## [ACTIVITY]
At the line with "Mask left kidney.", start repeating the data, and continue line by line through the final line, exactly.

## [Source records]

════════

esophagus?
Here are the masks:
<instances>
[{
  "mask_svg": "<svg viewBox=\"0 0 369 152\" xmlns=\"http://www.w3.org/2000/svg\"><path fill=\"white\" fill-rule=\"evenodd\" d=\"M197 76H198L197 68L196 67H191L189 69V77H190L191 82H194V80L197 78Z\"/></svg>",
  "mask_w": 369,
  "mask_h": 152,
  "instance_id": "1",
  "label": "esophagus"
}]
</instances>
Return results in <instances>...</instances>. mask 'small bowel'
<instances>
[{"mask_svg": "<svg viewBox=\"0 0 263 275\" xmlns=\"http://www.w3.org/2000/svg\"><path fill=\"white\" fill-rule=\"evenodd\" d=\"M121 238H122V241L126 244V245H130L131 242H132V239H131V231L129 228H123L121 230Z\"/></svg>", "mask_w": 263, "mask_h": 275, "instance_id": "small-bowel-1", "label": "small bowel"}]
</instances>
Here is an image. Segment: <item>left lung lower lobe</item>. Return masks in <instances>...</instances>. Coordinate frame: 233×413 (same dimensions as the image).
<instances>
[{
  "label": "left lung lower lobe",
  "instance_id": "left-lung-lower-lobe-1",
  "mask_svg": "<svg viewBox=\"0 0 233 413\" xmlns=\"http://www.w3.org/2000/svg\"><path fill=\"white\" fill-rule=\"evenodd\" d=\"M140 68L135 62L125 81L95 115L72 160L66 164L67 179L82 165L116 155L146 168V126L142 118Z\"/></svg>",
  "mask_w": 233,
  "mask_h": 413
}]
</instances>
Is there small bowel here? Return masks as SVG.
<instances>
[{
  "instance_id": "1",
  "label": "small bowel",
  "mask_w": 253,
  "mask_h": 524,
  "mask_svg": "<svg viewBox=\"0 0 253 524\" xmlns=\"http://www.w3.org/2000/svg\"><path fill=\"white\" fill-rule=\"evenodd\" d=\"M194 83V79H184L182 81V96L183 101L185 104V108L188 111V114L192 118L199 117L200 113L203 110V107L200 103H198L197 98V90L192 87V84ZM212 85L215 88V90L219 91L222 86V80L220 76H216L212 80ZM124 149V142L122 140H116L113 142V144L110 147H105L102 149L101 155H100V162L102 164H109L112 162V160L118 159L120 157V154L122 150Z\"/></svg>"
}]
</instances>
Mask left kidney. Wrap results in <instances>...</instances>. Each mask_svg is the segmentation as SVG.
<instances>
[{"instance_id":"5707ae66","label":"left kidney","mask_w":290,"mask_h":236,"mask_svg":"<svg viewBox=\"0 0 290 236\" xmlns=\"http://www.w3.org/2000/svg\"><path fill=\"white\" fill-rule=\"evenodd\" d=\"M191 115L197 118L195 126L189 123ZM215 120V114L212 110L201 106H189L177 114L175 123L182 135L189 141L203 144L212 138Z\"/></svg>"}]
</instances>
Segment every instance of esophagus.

════════

## [WRITTEN ANSWER]
Mask left kidney. Wrap results in <instances>...</instances>. Each mask_svg is the segmentation as SVG.
<instances>
[{"instance_id":"5707ae66","label":"left kidney","mask_w":290,"mask_h":236,"mask_svg":"<svg viewBox=\"0 0 290 236\" xmlns=\"http://www.w3.org/2000/svg\"><path fill=\"white\" fill-rule=\"evenodd\" d=\"M191 115L197 118L195 126L189 123ZM215 120V114L212 110L201 106H189L177 114L175 123L182 135L189 141L203 144L212 138Z\"/></svg>"}]
</instances>
Segment every instance of esophagus.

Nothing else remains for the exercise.